■ Work to be completed ■
Show, in full, each line of the data that contains "protección".

■ Data listing ■
···
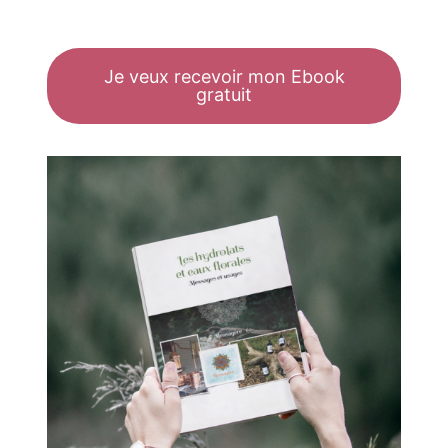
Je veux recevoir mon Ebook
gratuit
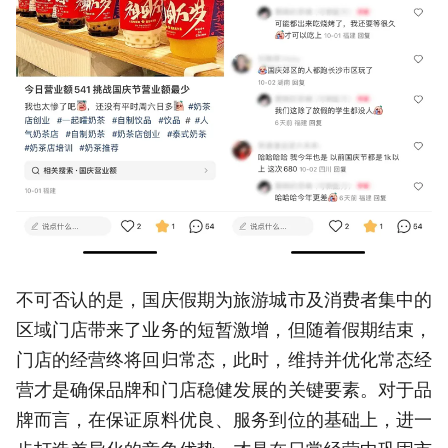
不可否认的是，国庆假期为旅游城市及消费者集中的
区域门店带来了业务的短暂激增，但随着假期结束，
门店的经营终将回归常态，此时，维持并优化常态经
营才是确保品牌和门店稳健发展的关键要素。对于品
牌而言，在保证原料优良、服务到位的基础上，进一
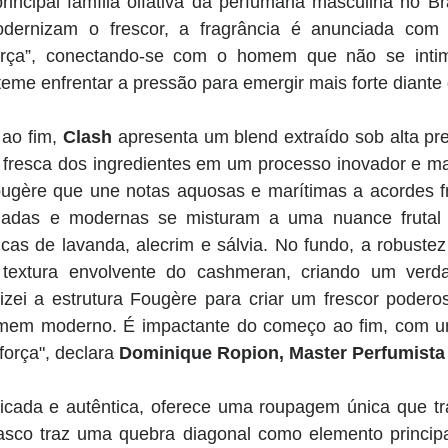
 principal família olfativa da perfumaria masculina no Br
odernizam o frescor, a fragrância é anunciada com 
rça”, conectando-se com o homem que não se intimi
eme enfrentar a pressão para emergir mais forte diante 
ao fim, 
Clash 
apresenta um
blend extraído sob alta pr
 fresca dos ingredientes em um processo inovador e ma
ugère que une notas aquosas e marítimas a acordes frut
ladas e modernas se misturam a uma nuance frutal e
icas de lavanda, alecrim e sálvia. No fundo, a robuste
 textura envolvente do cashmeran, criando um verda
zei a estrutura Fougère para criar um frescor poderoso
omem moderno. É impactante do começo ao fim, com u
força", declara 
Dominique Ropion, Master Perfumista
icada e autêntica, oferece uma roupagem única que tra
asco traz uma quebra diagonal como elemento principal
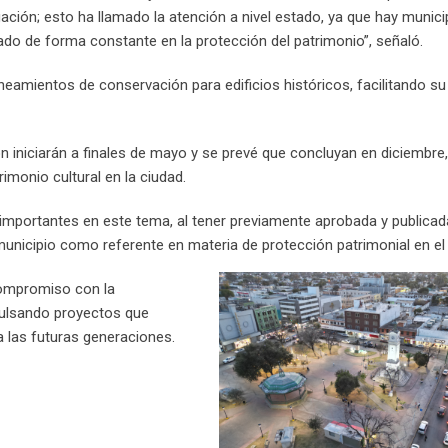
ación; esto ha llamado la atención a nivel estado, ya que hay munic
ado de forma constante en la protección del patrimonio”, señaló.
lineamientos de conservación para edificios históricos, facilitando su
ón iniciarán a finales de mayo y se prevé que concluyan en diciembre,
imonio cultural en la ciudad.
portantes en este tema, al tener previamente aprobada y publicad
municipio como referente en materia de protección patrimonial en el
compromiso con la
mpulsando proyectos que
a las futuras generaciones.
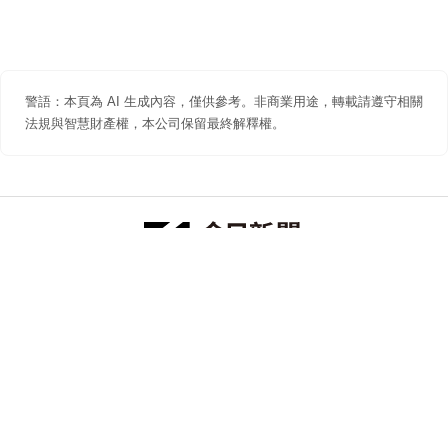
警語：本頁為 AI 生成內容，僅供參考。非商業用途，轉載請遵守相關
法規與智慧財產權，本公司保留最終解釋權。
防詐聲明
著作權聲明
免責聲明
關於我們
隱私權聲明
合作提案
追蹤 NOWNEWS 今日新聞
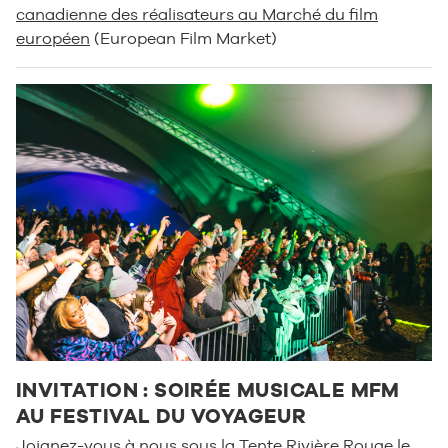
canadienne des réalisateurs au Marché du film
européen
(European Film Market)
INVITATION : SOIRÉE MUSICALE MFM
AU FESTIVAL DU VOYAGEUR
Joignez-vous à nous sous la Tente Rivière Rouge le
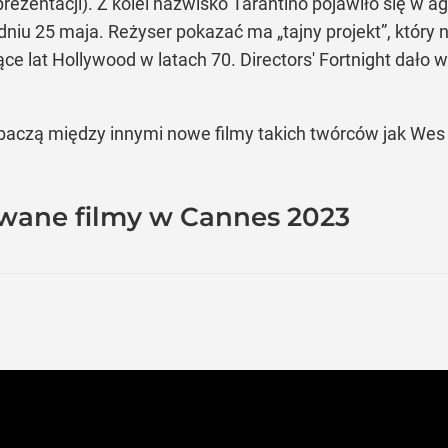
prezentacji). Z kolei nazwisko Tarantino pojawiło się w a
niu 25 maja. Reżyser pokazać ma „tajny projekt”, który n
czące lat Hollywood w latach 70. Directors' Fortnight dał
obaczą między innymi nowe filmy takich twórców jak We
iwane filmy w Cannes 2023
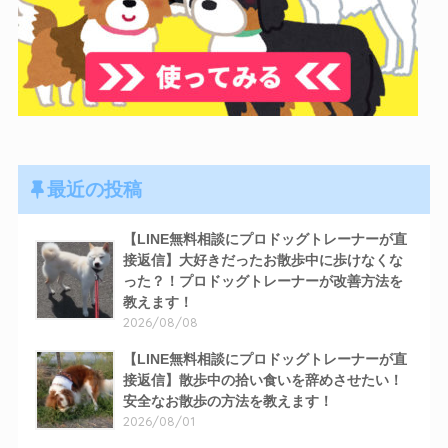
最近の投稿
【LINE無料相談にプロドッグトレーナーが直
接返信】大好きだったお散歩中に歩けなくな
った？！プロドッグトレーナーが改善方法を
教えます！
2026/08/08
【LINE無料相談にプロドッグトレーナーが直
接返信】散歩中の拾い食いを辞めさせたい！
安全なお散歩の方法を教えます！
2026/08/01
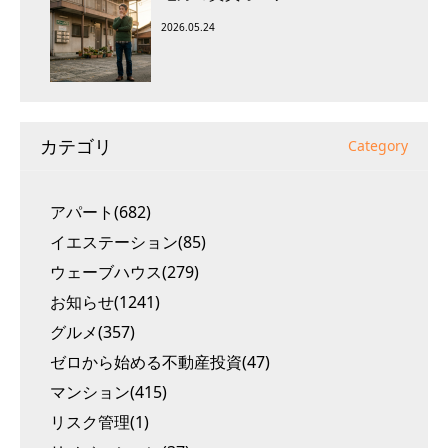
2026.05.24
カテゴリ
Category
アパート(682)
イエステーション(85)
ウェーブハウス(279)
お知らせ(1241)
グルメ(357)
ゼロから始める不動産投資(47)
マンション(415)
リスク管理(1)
···
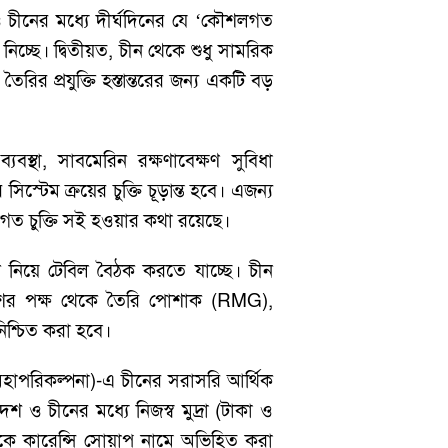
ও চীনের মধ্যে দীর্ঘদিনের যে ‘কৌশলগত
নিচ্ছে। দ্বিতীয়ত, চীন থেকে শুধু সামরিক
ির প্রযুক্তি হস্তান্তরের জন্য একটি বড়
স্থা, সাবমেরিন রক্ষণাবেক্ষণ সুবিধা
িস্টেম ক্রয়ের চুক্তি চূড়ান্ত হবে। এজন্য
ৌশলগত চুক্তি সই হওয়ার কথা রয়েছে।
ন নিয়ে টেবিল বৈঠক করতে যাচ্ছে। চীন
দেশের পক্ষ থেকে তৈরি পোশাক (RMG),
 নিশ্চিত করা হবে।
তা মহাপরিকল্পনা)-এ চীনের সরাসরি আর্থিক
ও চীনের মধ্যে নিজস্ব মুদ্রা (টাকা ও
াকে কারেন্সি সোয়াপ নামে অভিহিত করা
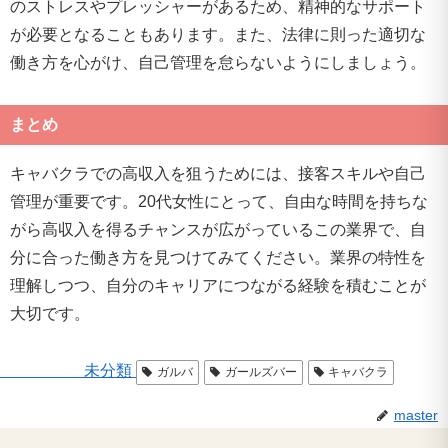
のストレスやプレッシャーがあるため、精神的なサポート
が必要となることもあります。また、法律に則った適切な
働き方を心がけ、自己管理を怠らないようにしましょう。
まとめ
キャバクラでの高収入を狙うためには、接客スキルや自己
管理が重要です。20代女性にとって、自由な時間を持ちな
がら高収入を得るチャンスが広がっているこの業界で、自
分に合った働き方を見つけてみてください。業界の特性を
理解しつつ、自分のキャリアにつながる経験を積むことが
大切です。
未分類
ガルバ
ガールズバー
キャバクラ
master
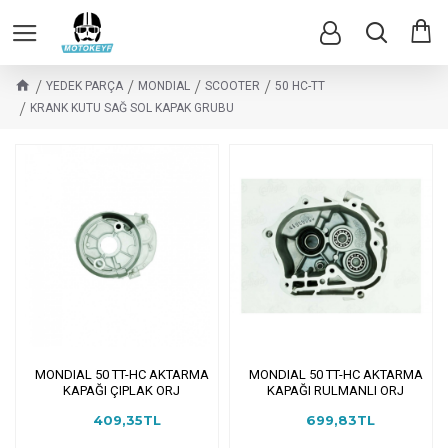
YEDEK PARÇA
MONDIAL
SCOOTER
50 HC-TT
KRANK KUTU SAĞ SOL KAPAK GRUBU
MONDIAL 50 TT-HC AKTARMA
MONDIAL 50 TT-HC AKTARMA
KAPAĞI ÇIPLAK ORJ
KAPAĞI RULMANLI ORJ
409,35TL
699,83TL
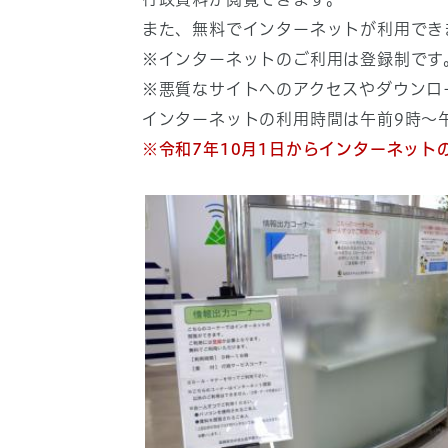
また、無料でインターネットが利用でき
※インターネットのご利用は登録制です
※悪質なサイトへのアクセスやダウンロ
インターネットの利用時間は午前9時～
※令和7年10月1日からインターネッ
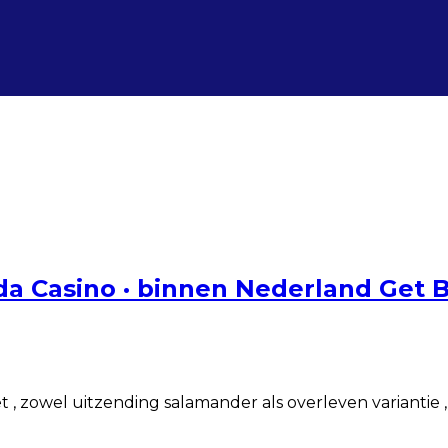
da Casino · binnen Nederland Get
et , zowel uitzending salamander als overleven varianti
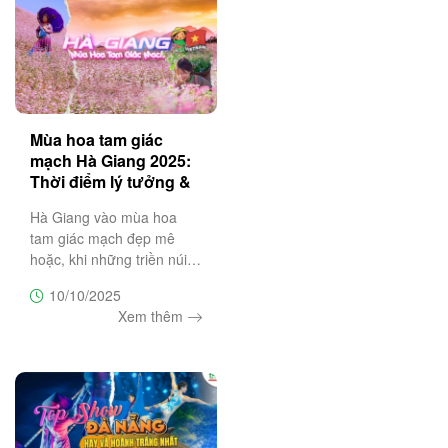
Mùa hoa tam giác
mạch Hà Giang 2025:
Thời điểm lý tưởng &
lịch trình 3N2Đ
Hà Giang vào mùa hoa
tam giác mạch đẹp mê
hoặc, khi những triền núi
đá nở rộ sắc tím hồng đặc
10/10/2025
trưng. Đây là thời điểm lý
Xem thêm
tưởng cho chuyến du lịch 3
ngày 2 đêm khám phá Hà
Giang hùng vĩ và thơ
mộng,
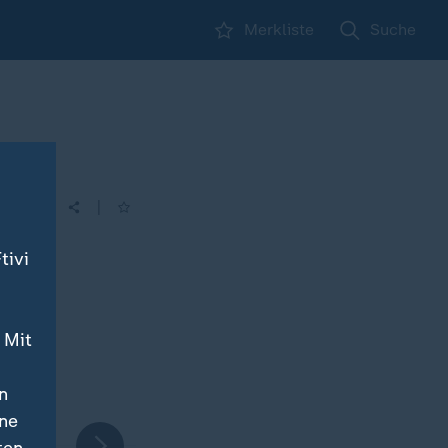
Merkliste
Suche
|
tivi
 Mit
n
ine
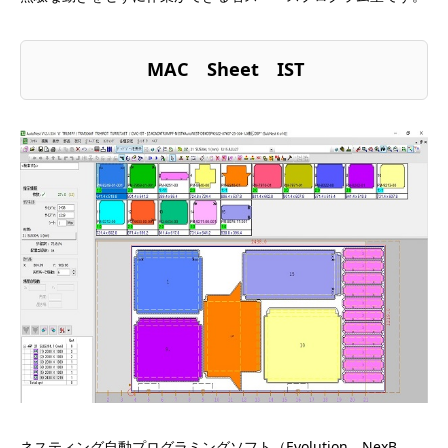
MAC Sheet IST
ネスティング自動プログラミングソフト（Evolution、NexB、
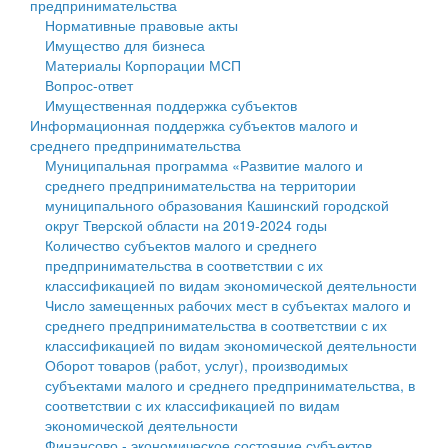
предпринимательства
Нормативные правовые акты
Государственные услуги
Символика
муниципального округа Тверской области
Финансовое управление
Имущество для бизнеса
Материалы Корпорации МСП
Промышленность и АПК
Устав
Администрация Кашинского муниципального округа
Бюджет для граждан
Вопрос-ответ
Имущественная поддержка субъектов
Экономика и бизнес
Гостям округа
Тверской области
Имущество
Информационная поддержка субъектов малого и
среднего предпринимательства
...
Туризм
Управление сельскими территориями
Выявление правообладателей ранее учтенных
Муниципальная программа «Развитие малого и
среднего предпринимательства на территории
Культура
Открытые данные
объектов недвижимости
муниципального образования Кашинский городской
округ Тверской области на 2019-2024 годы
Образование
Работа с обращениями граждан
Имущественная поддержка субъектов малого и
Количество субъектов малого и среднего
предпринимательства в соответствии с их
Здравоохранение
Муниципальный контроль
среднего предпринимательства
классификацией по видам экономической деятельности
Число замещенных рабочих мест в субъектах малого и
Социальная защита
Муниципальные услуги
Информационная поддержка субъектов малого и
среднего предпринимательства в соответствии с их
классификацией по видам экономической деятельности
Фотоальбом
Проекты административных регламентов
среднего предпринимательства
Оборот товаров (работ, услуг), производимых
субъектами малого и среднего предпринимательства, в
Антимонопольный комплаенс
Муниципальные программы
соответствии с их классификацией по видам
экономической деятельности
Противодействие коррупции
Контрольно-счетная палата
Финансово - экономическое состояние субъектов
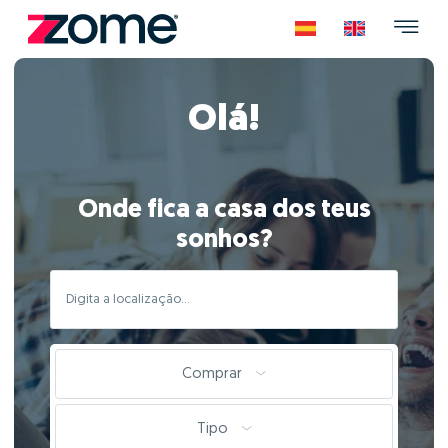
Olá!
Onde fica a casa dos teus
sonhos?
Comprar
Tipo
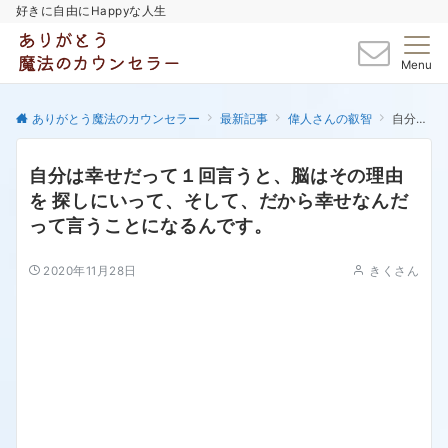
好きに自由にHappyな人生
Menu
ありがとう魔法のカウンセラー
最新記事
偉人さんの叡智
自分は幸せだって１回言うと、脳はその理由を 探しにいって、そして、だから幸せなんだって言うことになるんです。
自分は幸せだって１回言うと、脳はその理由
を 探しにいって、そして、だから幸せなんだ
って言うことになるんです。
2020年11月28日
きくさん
···
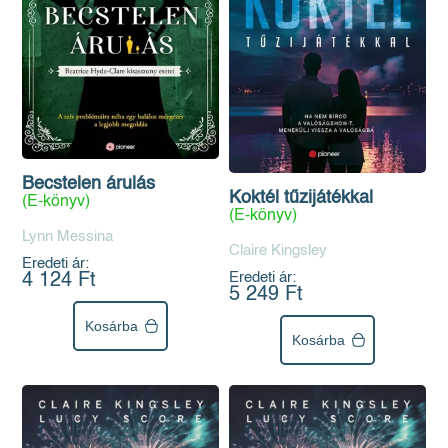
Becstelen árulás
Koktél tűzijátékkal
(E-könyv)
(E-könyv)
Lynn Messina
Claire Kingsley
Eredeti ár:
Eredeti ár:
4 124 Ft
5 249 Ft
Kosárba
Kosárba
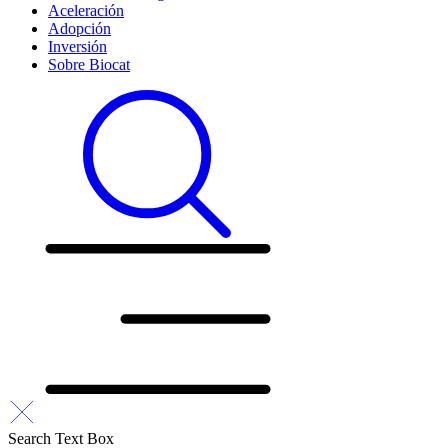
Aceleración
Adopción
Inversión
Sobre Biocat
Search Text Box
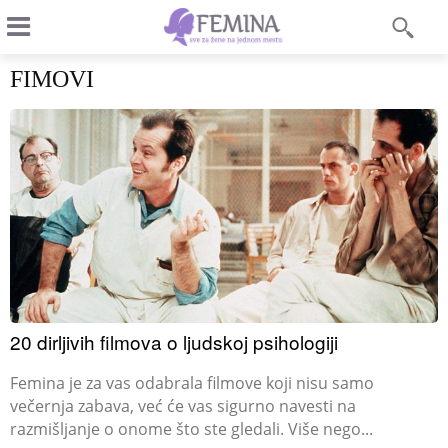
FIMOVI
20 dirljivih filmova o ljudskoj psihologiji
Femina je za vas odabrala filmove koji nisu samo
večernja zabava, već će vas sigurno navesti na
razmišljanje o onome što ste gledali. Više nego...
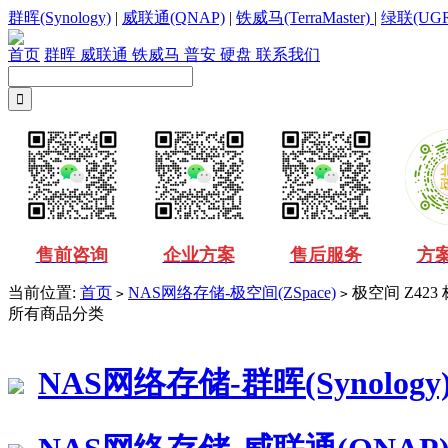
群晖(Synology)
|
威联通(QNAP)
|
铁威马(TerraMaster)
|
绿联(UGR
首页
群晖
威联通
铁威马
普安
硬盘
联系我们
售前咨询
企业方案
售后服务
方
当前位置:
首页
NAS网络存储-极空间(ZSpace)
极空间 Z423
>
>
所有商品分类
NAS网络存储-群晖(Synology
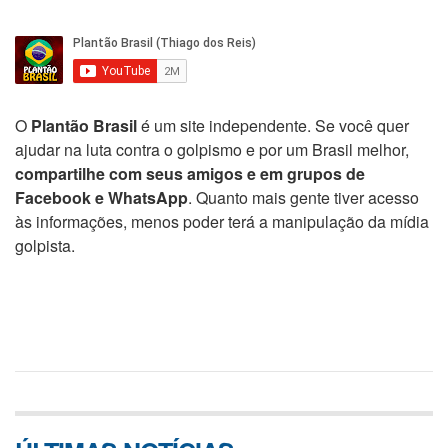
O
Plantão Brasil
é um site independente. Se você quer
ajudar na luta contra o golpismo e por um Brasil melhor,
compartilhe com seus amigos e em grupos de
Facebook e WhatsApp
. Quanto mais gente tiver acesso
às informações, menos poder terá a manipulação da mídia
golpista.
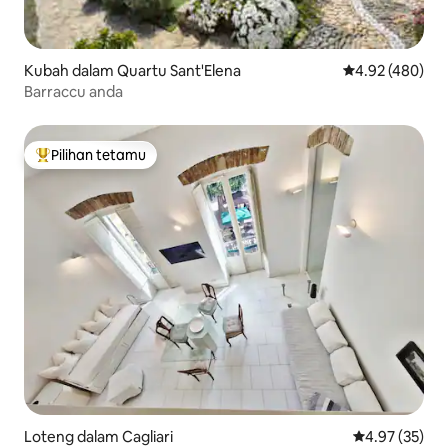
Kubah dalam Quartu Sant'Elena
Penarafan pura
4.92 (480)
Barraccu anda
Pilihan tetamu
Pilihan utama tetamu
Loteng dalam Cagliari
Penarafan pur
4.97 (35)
···
■ Exercise output ■
ado de forma constante en la protección del patrimonio”, señaló.
municipio como referente en materia de protección patrimonial en el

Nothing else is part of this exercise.